Pull from the data below each line where the word "group" occurs, and copy it.

_DATA SUPPLIED_.
= = = =
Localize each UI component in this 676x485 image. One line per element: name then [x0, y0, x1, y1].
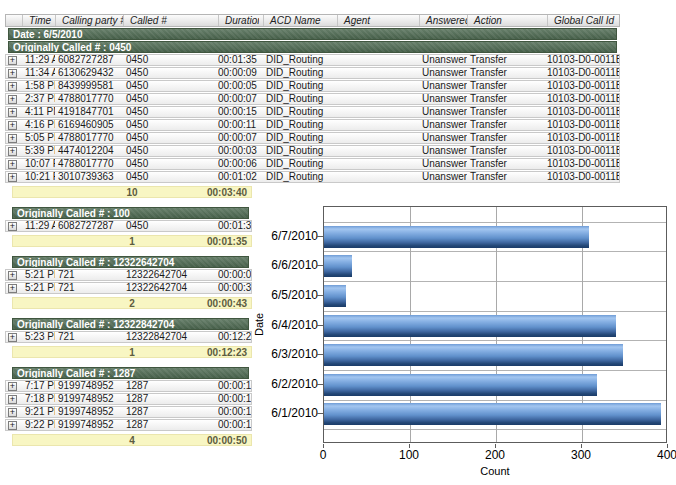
y-axis-tick: [317, 236, 323, 237]
y-axis-label: 6/2/2010: [250, 377, 318, 391]
horizontal-gridline: [324, 370, 666, 371]
cell-time: 9:22 PM: [22, 420, 55, 430]
y-axis-label: 6/1/2010: [250, 406, 318, 420]
y-axis-label: 6/6/2010: [250, 258, 318, 272]
expand-row-icon[interactable]: +: [8, 333, 17, 342]
cell-calling-party: 6082727287: [55, 221, 123, 231]
summary-total-duration: 00:12:23: [153, 347, 251, 358]
chart-bar-6-3-2010: [324, 344, 623, 366]
expand-cell: +: [6, 146, 22, 156]
col-header-calling-party: Calling party #: [55, 15, 123, 26]
cell-duration: 00:00:34: [218, 283, 251, 293]
expand-row-icon[interactable]: +: [8, 421, 17, 430]
x-axis-label: 100: [389, 449, 429, 462]
cell-time: 4:16 PM: [22, 120, 55, 130]
summary-call-count: 2: [111, 298, 153, 309]
summary-total-duration: 00:03:40: [153, 187, 251, 198]
cell-action: Transfer: [467, 120, 547, 130]
y-axis-tick: [317, 265, 323, 266]
cell-duration: 00:00:12: [218, 394, 251, 404]
expand-row-icon[interactable]: +: [8, 147, 17, 156]
expand-cell: +: [6, 221, 22, 231]
y-axis-tick: [317, 295, 323, 296]
expand-row-icon[interactable]: +: [8, 173, 17, 182]
cell-called: 0450: [123, 146, 218, 156]
cell-calling-party: 9199748952: [55, 394, 123, 404]
cell-global-call-id: 10103-D0-0011B-774: [547, 133, 619, 143]
y-axis-label: 6/5/2010: [250, 288, 318, 302]
group-summary-row: 100:01:35: [12, 235, 252, 247]
table-row: +1:58 PM8439999581045000:00:05DID_Routin…: [5, 80, 620, 92]
cell-called: 0450: [123, 68, 218, 78]
table-row: +9:22 PM9199748952128700:00:11: [5, 419, 252, 431]
expand-row-icon[interactable]: +: [8, 82, 17, 91]
col-header-time: Time: [22, 15, 55, 26]
expand-row-icon[interactable]: +: [8, 395, 17, 404]
cell-global-call-id: 10103-D0-0011B-772: [547, 107, 619, 117]
cell-time: 5:39 PM: [22, 146, 55, 156]
call-group: Originally Called # : 0450+11:29 AM60827…: [5, 41, 620, 198]
cell-acd-name: DID_Routing: [263, 68, 337, 78]
chart-bar-6-1-2010: [324, 403, 661, 425]
col-header-duration: Duration: [218, 15, 259, 26]
expand-cell: +: [6, 283, 22, 293]
cell-calling-party: 721: [55, 332, 123, 342]
expand-cell: +: [6, 381, 22, 391]
horizontal-gridline: [324, 340, 666, 341]
cell-global-call-id: 10103-D0-0011B-770: [547, 81, 619, 91]
cell-global-call-id: 10103-D0-0011B-771: [547, 94, 619, 104]
horizontal-gridline: [324, 281, 666, 282]
cell-calling-party: 721: [55, 270, 123, 280]
expand-cell: +: [6, 133, 22, 143]
cell-acd-name: DID_Routing: [263, 94, 337, 104]
cell-time: 11:34 AM: [22, 68, 55, 78]
summary-call-count: 4: [111, 435, 153, 446]
expand-row-icon[interactable]: +: [8, 121, 17, 130]
table-header-row: Time Calling party # Called # Duration A…: [5, 14, 620, 27]
summary-total-duration: 00:00:50: [153, 435, 251, 446]
expand-cell: +: [6, 172, 22, 182]
expand-cell: +: [6, 107, 22, 117]
cell-duration: 00:00:09: [218, 68, 259, 78]
expand-row-icon[interactable]: +: [8, 160, 17, 169]
cell-time: 10:21 PM: [22, 172, 55, 182]
cell-answered: Unanswered: [419, 107, 467, 117]
cell-duration: 00:00:15: [218, 107, 259, 117]
cell-duration: 00:00:13: [218, 381, 251, 391]
expand-row-icon[interactable]: +: [8, 56, 17, 65]
cell-answered: Unanswered: [419, 68, 467, 78]
expand-row-icon[interactable]: +: [8, 284, 17, 293]
cell-called: 1287: [123, 381, 218, 391]
expand-row-icon[interactable]: +: [8, 134, 17, 143]
chart-bar-6-7-2010: [324, 226, 589, 248]
cell-time: 10:07 PM: [22, 159, 55, 169]
expand-row-icon[interactable]: +: [8, 408, 17, 417]
cell-acd-name: DID_Routing: [263, 159, 337, 169]
cell-duration: 00:00:03: [218, 146, 259, 156]
y-axis-tick: [317, 384, 323, 385]
expand-row-icon[interactable]: +: [8, 222, 17, 231]
cell-called: 0450: [123, 159, 218, 169]
expand-row-icon[interactable]: +: [8, 271, 17, 280]
table-row: +11:29 AM6082727287045000:01:35: [5, 220, 252, 232]
summary-call-count: 10: [111, 187, 153, 198]
expand-row-icon[interactable]: +: [8, 108, 17, 117]
horizontal-gridline: [324, 222, 666, 223]
expand-row-icon[interactable]: +: [8, 69, 17, 78]
cell-time: 7:17 PM: [22, 381, 55, 391]
cell-calling-party: 9199748952: [55, 381, 123, 391]
expand-row-icon[interactable]: +: [8, 382, 17, 391]
table-row: +4:11 PM4191847701045000:00:15DID_Routin…: [5, 106, 620, 118]
chart-bar-6-5-2010: [324, 285, 346, 307]
table-row: +2:37 PM4788017770045000:00:07DID_Routin…: [5, 93, 620, 105]
cell-calling-party: 721: [55, 283, 123, 293]
cell-action: Transfer: [467, 107, 547, 117]
cell-calling-party: 6082727287: [55, 55, 123, 65]
x-axis-label: 200: [475, 449, 515, 462]
cell-acd-name: DID_Routing: [263, 133, 337, 143]
cell-called: 0450: [123, 221, 218, 231]
expand-cell: +: [6, 81, 22, 91]
group-header: Originally Called # : 12322642704: [12, 256, 249, 268]
cell-duration: 00:00:09: [218, 270, 251, 280]
expand-row-icon[interactable]: +: [8, 95, 17, 104]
= = = =
_TASK ANSWER_.
group-summary-row: 100:01:35: [12, 235, 252, 247]
call-group: Originally Called # : 0450+11:29 AM60827…: [5, 41, 620, 198]
group-header: Originally Called # : 12322642704: [12, 256, 249, 268]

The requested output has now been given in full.